While these trends of manufacturing globalization and blanket support for renewable energy set the stage for it, the current collision over domestic content in the wind industry is the direct consequence of the pervasive green jobs theme that both politicians and advocacy groups like AWEA adopted for similar reasons of expediency last year: how else do you justify spending billions in tax dollars on this sort of thing during a recession, if it doesn't stimulate the US economy and create lots of jobs?
The solution to this conundrum is tricky. Since it's unlikely that either side can now admit that green jobs have been oversold as a justification for renewable energy policies, both sides ought to focus their efforts on manufacturing, and by that I don't mean just throwing up a few final-assembly plants where imported turbine parts can be bolted together, but rather addressing the factors that have affected US competitiveness across a wide range of industries. That includes high corporate tax rates, weak tax incentives for manufacturing investment, and the stifling overlap in federal, state and local regulations. More urgently, it should be clear that the solution does not involve erecting trade barriers in the form of domestic-content rules that would provoke retaliatory measures that would harm successful US export sectors. Nor does it include obscuring the magnitude of renewable energy subsidies by moving them out of the federal budget--where they are at least visible--and into the cost base of utilities by converting them into renewable energy mandates. While it might be appropriate to shift the burden from taxpayers to ratepayers, the industry needs smart incentives, not a perpetual subsidy along the lines of corn ethanol (three decades and counting.)

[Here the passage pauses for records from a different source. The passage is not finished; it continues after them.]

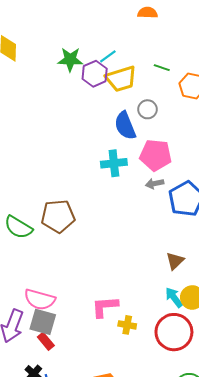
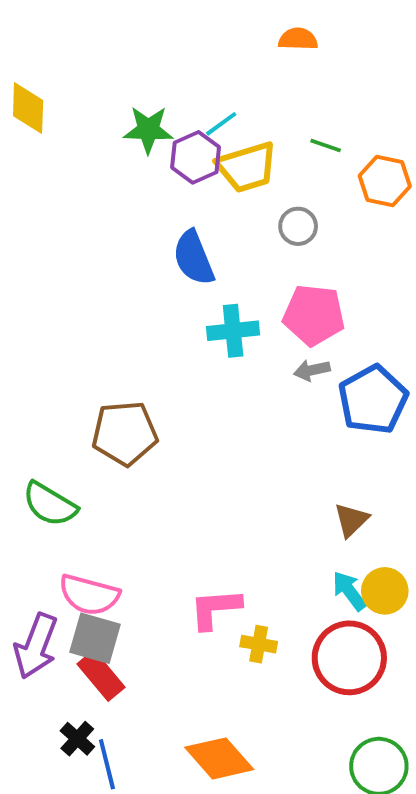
blue semicircle: (125, 126) -> (194, 258), moved
green semicircle: (18, 227) -> (50, 504), moved
red rectangle: (46, 341) -> (101, 676), size x1.4

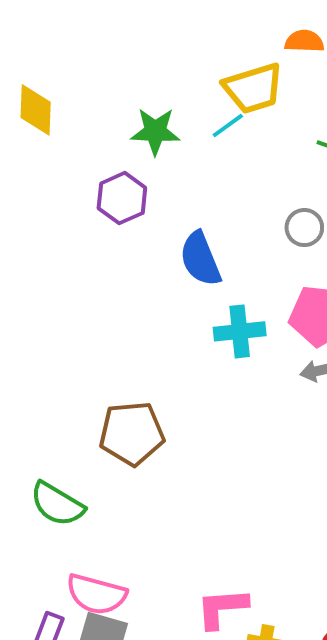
purple hexagon: (196, 157) -> (122, 198), moved
yellow trapezoid: (247, 167) -> (253, 88), moved

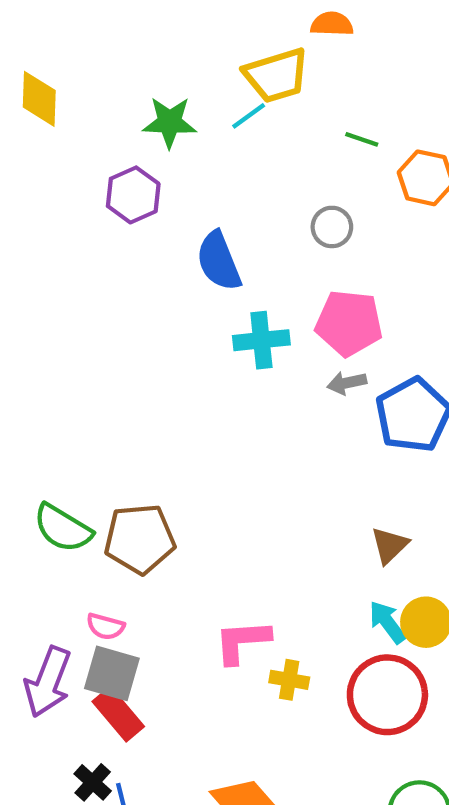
brown pentagon: (132, 433) -> (140, 539), moved
pink semicircle: (96, 594) -> (105, 626), size x0.6

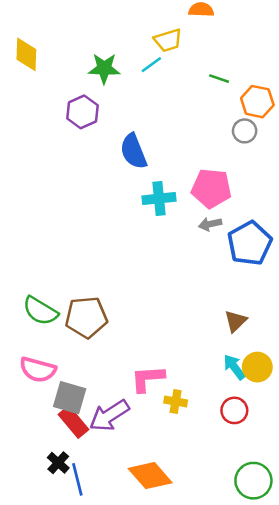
yellow trapezoid: (276, 75) -> (168, 40), size x0.7
gray circle: (332, 227) -> (245, 131), moved
pink semicircle: (105, 626) -> (38, 370), moved, size x1.6
purple arrow: (48, 682) -> (109, 416), moved, turned 36
red circle: (387, 695) -> (234, 410), size x0.6

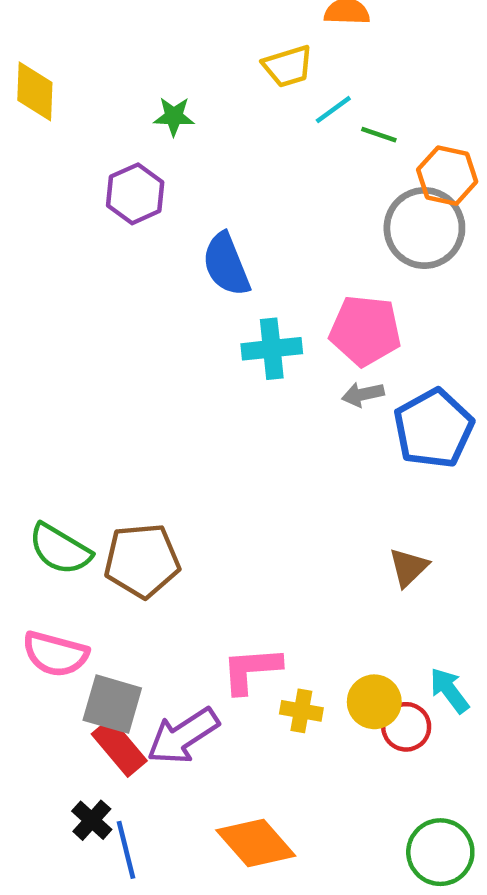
cyan line: (151, 65) -> (333, 110), moved
green star: (104, 68) -> (174, 116), size x0.7
gray circle: (245, 131) -> (424, 228), size x1.8
cyan arrow: (234, 367) -> (449, 690), moved
yellow circle: (257, 367) -> (374, 702), moved

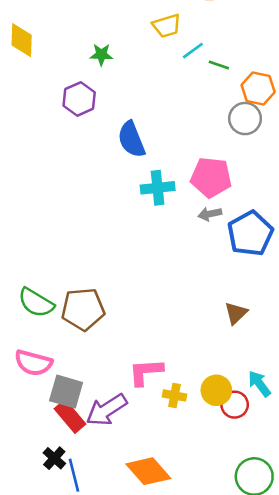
gray circle: (424, 228) -> (245, 119), size x0.7

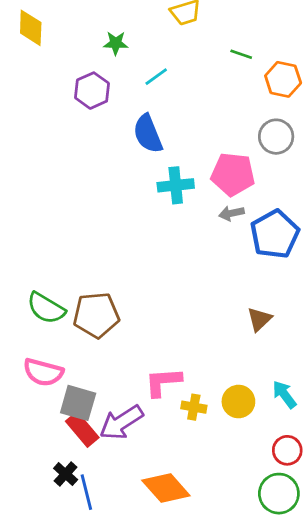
cyan line: (193, 51) -> (156, 77), moved
gray circle: (245, 119) -> (276, 137), moved
red circle: (235, 405) -> (287, 450), moved

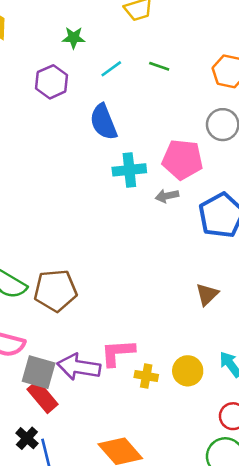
green line: (241, 54) -> (159, 66), moved
gray arrow: (231, 213) -> (167, 196), moved
purple arrow: (121, 422) -> (79, 367), moved, turned 42

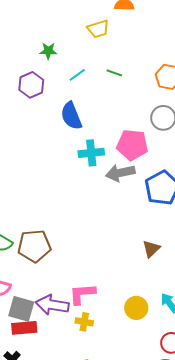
gray arrow: (167, 196) -> (120, 173), size x1.6
yellow cross: (146, 376) -> (84, 322), moved
red rectangle: (43, 397) -> (24, 328), turned -55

I used to think that all of these arcane and inefficient incentives could be swept aside by putting a price on greenhouse gas emissions, via either cap & trade or a carbon tax. I'm now skeptical about that, because of the way that Congress has insisted on combining cap & trade with a renewable electricity standard plus direct, technology-specific subsidies in the Waxman-Markey bill and its siblings. The spectacle of the US Treasury writing checks for hundreds of millions of dollars to Spanish and Chinese wind turbine companies is the inevitable result of this kind of convoluted thinking.